→ **PROBLEM REQUIREMENTS**
The entries below are to be written out exactly, with no images included.

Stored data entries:
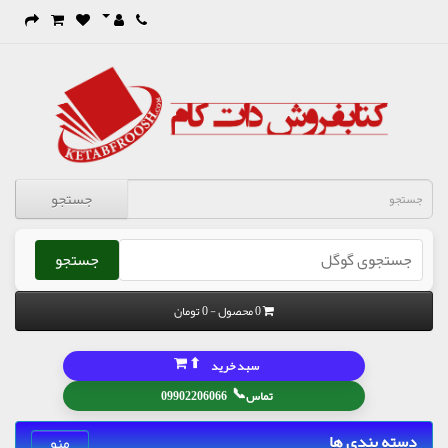
جستجو
جستجو
0 محصول - 0 تومان
⬆
سبد خرید
📞
تماس
09902206066
دسته بندی ها
منو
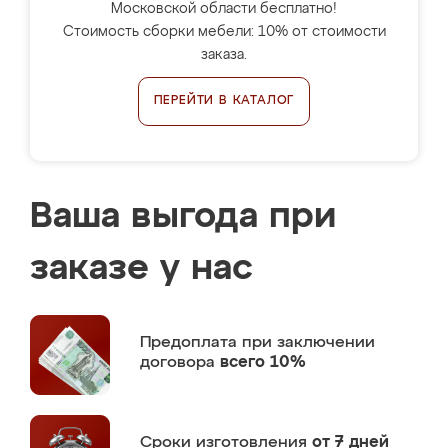
Московской области бесплатно!
Стоимость сборки мебели: 10% от стоимости
заказа.
ПЕРЕЙТИ В КАТАЛОГ
Ваша выгода при
заказе у нас
Предоплата
при заключении
договора
всего 10%
Сроки изготовления
от 7 дней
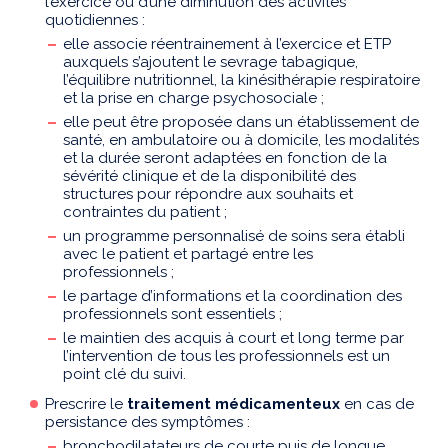
l’exercice ou d’une diminution des activités
quotidiennes :
elle associe réentrainement à l’exercice et ETP
auxquels s’ajoutent le sevrage tabagique,
l’équilibre nutritionnel, la kinésithérapie respiratoire
et la prise en charge psychosociale ;
elle peut être proposée dans un établissement de
santé, en ambulatoire ou à domicile, les modalités
et la durée seront adaptées en fonction de la
sévérité clinique et de la disponibilité des
structures pour répondre aux souhaits et
contraintes du patient ;
un programme personnalisé de soins sera établi
avec le patient et partagé entre les
professionnels ;
le partage d’informations et la coordination des
professionnels sont essentiels ;
le maintien des acquis à court et long terme par
l’intervention de tous les professionnels est un
point clé du suivi.
Prescrire le
traitement médicamenteux
en cas de
persistance des symptômes :
bronchodilatateurs de courte puis de longue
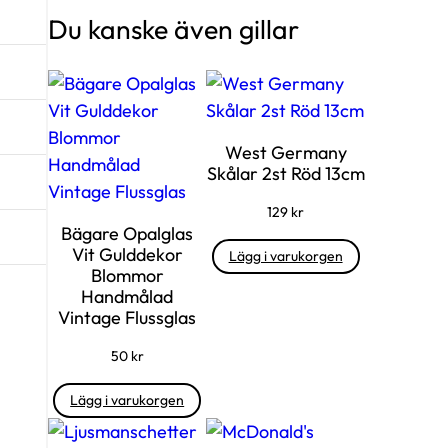
Du kanske även gillar
West Germany
Skålar 2st Röd 13cm
129
kr
Bägare Opalglas
Vit Gulddekor
Lägg i varukorgen
Blommor
Handmålad
Vintage Flussglas
50
kr
Lägg i varukorgen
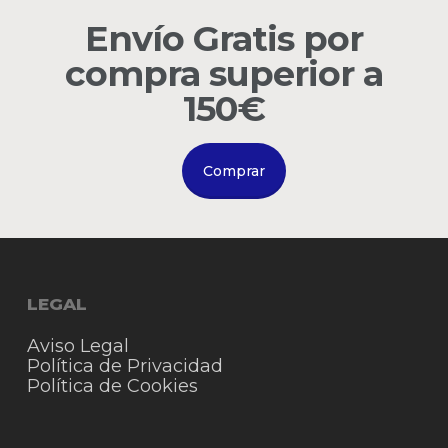
Envío Gratis por
Go to shop
compra superior a
150€
Comprar
LEGAL
Aviso Legal
Política de Privacidad
Política de Cookies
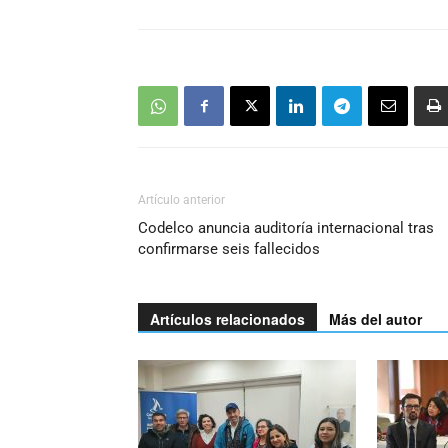
Artículo anterior
Codelco anuncia auditoría internacional tras
confirmarse seis fallecidos
Artículos relacionados
Más del autor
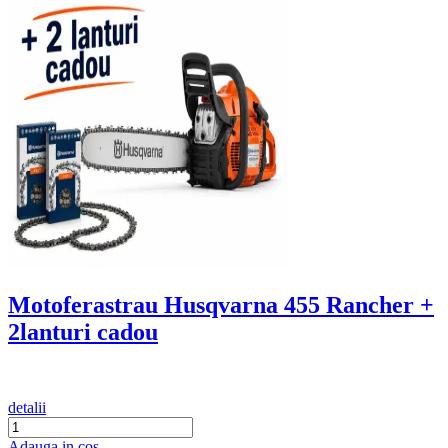
Motoferastrau Husqvarna 455 Rancher +
2lanturi cadou
detalii
Adauga in cos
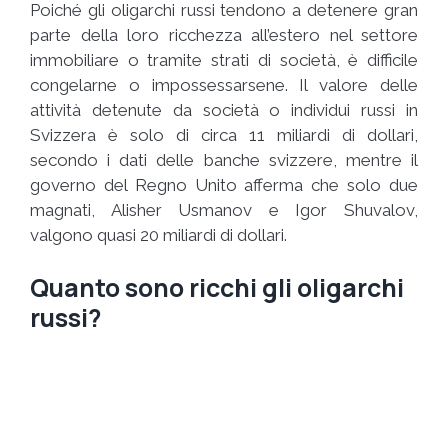
Poiché gli oligarchi russi tendono a detenere gran
parte della loro ricchezza all’estero nel settore
immobiliare o tramite strati di società, è difficile
congelarne o impossessarsene. Il valore delle
attività detenute da società o individui russi in
Svizzera è solo di circa 11 miliardi di dollari,
secondo i dati delle banche svizzere, mentre il
governo del Regno Unito afferma che solo due
magnati, Alisher Usmanov e Igor Shuvalov,
valgono quasi 20 miliardi di dollari.
Quanto sono ricchi gli oligarchi
russi?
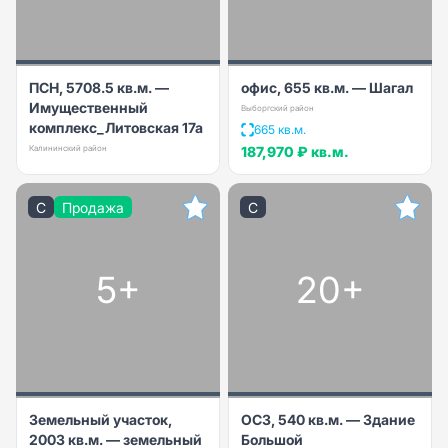
ПСН, 5708.5 кв.м. —
офис, 655 кв.м. — Шагал
Имущественный
Выборгский район
комплекс_Литовская 17а
665 кв.м.
Калининский район
187,970 ₽
кв.м.
C
Продажа
C
5+
20+
Земельный участок,
ОСЗ, 540 кв.м. — Здание
2003 кв.м. — земельный
Большой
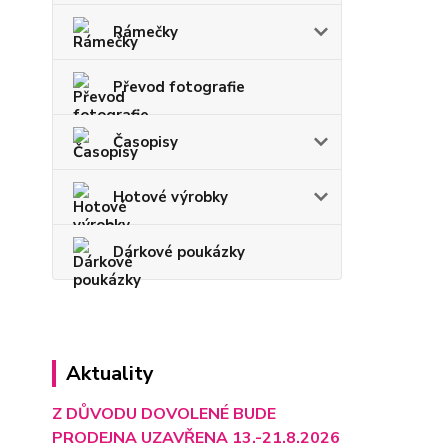
Rámečky
Převod fotografie
Časopisy
Hotové výrobky
Dárkové poukázky
Aktuality
Z DŮVODU DOVOLENÉ BUDE
PRODEJNA UZAVŘENA 13.-21.8.2026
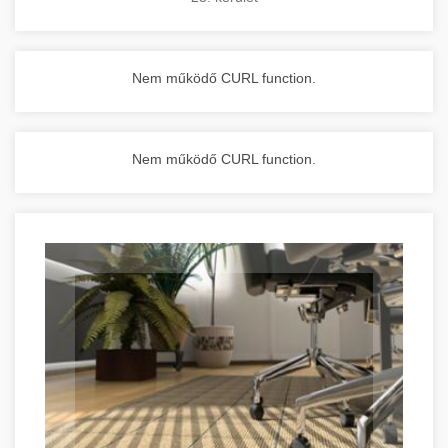
Nem működő CURL function.
Nem működő CURL function.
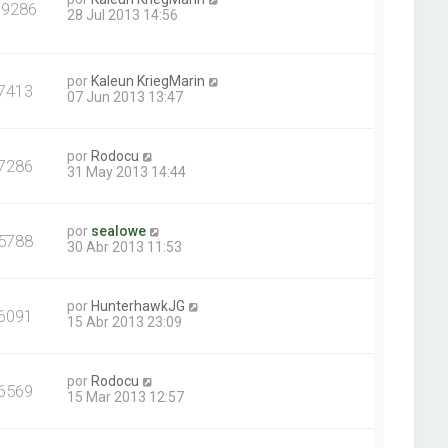
19286
28 Jul 2013 14:56
por
Kaleun KriegMarin
7413
07 Jun 2013 13:47
por
Rodocu
7286
31 May 2013 14:44
por
sealowe
5788
30 Abr 2013 11:53
por
HunterhawkJG
6091
15 Abr 2013 23:09
por
Rodocu
6569
15 Mar 2013 12:57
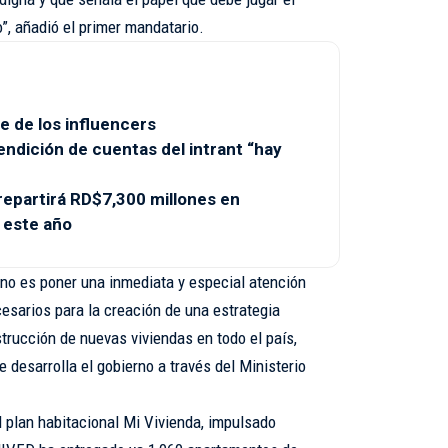
”, añadió el primer mandatario.
e de los influencers
endición de cuentas del intrant “hay
partirá RD$7,300 millones en
 este año
rno es poner una inmediata y especial atención
esarios para la creación de una estrategia
trucción de nuevas viviendas en todo el país,
 desarrolla el gobierno a través del Ministerio
 plan habitacional Mi Vivienda, impulsado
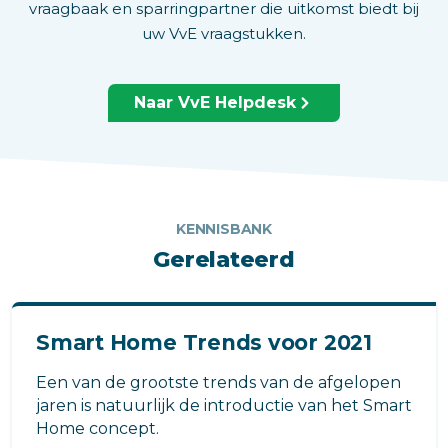
vraagbaak en sparringpartner die uitkomst biedt bij
uw VvE vraagstukken.
Naar VvE Helpdesk
KENNISBANK
Gerelateerd
Smart Home Trends voor 2021
Een van de grootste trends van de afgelopen
jaren is natuurlijk de introductie van het Smart
Home concept.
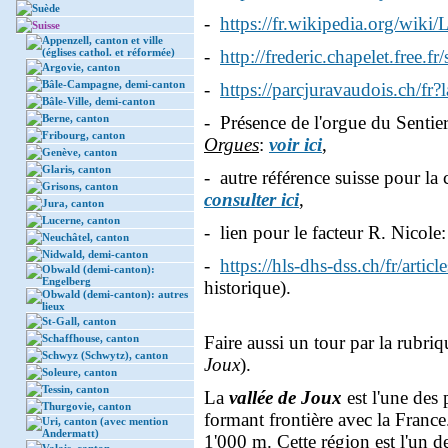
Suède
-
https://fr.wikipedia.org/wiki
Suisse
Appenzell, canton et ville
(églises cathol. et réformée)
-
http://frederic.chapelet.free.fr
Argovie, canton
Bâle-Campagne, demi-canton
-
https://parcjuravaudois.ch/fr?
Bâle-Ville, demi-canton
Berne, canton
- Présence de l'orgue du Sentie
Fribourg, canton
Orgues
:
voir ici
,
Genève, canton
Glaris, canton
- autre référence suisse pour la
Grisons, canton
consulter ici
,
Jura, canton
Lucerne, canton
- lien pour le facteur R. Nicole
Neuchâtel, canton
Nidwald, demi-canton
-
https://hls-dhs-dss.ch/fr/arti
Obwald (demi-canton):
Engelberg
historique).
Obwald (demi-canton): autres
lieux
St-Gall, canton
Schaffhouse, canton
Faire aussi un tour par la rubriq
Schwyz (Schwytz), canton
Joux
).
Soleure, canton
Tessin, canton
La
vallée de Joux
est l'une des 
Thurgovie, canton
formant frontière avec la France
Uri, canton (avec mention
Andermatt)
1'000 m. Cette région est l'un d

→ **RESPONSE TO THE EXERCISE**
جستجو
جستجو
0 محصول - 0 تومان
⬆
سبد خرید
📞
تماس
09902206066
دسته بندی ها
منو
Московской области бесплатно!
Стоимость сборки мебели: 10% от стоимости
заказа.
ПЕРЕЙТИ В КАТАЛОГ
Ваша выгода при
заказе у нас
Предоплата
при заключении
договора
всего 10%
Сроки изготовления
от 7 дней
l’exercice ou d’une diminution des activités
quotidiennes :
elle associe réentrainement à l’exercice et ETP
auxquels s’ajoutent le sevrage tabagique,
l’équilibre nutritionnel, la kinésithérapie respiratoire
et la prise en charge psychosociale ;
elle peut être proposée dans un établissement de
santé, en ambulatoire ou à domicile, les modalités
et la durée seront adaptées en fonction de la
sévérité clinique et de la disponibilité des
structures pour répondre aux souhaits et
contraintes du patient ;
un programme personnalisé de soins sera établi
avec le patient et partagé entre les
professionnels ;
le partage d’informations et la coordination des
professionnels sont essentiels ;
le maintien des acquis à court et long terme par
l’intervention de tous les professionnels est un
point clé du suivi.
Prescrire le
traitement médicamenteux
en cas de
persistance des symptômes :
bronchodilatateurs de courte puis de longue
Du kanske även gillar
West Germany
Skålar 2st Röd 13cm
129
kr
Bägare Opalglas
Vit Gulddekor
Lägg i varukorgen
Blommor
Handmålad
Vintage Flussglas
50
kr
Lägg i varukorgen
Envío Gratis por
Go to shop
compra superior a
150€
Comprar
LEGAL
Aviso Legal
Política de Privacidad
Política de Cookies
Artículo anterior
Codelco anuncia auditoría internacional tras
confirmarse seis fallecidos
Artículos relacionados
Más del autor
Motoferastrau Husqvarna 455 Rancher +
2lanturi cadou
detalii
Adauga in cos
Poiché gli oligarchi russi tendono a detenere gran
parte della loro ricchezza all’estero nel settore
immobiliare o tramite strati di società, è difficile
congelarne o impossessarsene. Il valore delle
attività detenute da società o individui russi in
Svizzera è solo di circa 11 miliardi di dollari,
secondo i dati delle banche svizzere, mentre il
governo del Regno Unito afferma che solo due
magnati, Alisher Usmanov e Igor Shuvalov,
valgono quasi 20 miliardi di dollari.
Quanto sono ricchi gli oligarchi
russi?
ПСН, 5708.5 кв.м. —
офис, 655 кв.м. — Шагал
Имущественный
Выборгский район
комплекс_Литовская 17а
665 кв.м.
Калининский район
187,970 ₽
кв.м.
C
Продажа
C
5+
20+
Земельный участок,
ОСЗ, 540 кв.м. — Здание
2003 кв.м. — земельный
Большой
Rámečky
Převod fotografie
Časopisy
Hotové výrobky
Dárkové poukázky
Aktuality
Z DŮVODU DOVOLENÉ BUDE
PRODEJNA UZAVŘENA 13.-21.8.2026
Nem működő CURL function.
Nem működő CURL function.
19286
28 Jul 2013 14:56
por
Kaleun KriegMarin
7413
07 Jun 2013 13:47
por
Rodocu
7286
31 May 2013 14:44
por
sealowe
5788
30 Abr 2013 11:53
por
HunterhawkJG
6091
15 Abr 2013 23:09
por
Rodocu
6569
15 Mar 2013 12:57
”, añadió el primer mandatario.
e de los influencers
endición de cuentas del intrant “hay
partirá RD$7,300 millones en
 este año
rno es poner una inmediata y especial atención
esarios para la creación de una estrategia
trucción de nuevas viviendas en todo el país,
 desarrolla el gobierno a través del Ministerio
 plan habitacional Mi Vivienda, impulsado
vraagbaak en sparringpartner die uitkomst biedt bij
uw VvE vraagstukken.
Naar VvE Helpdesk
KENNISBANK
Gerelateerd
Smart Home Trends voor 2021
Een van de grootste trends van de afgelopen
jaren is natuurlijk de introductie van het Smart
Home concept.
Suède
-
https://fr.wikipedia.org/wiki
Suisse
Appenzell, canton et ville
(églises cathol. et réformée)
-
http://frederic.chapelet.free.fr
Argovie, canton
Bâle-Campagne, demi-canton
-
https://parcjuravaudois.ch/fr?
Bâle-Ville, demi-canton
Berne, canton
- Présence de l'orgue du Sentie
Fribourg, canton
Orgues
:
voir ici
,
Genève, canton
Glaris, canton
- autre référence suisse pour la
Grisons, canton
consulter ici
,
Jura, canton
Lucerne, canton
- lien pour le facteur R. Nicole
Neuchâtel, canton
Nidwald, demi-canton
-
https://hls-dhs-dss.ch/fr/arti
Obwald (demi-canton):
Engelberg
historique).
Obwald (demi-canton): autres
lieux
St-Gall, canton
Schaffhouse, canton
Faire aussi un tour par la rubriq
Schwyz (Schwytz), canton
Joux
).
Soleure, canton
Tessin, canton
La
vallée de Joux
est l'une des 
Thurgovie, canton
formant frontière avec la France
Uri, canton (avec mention
Andermatt)
1'000 m. Cette région est l'un d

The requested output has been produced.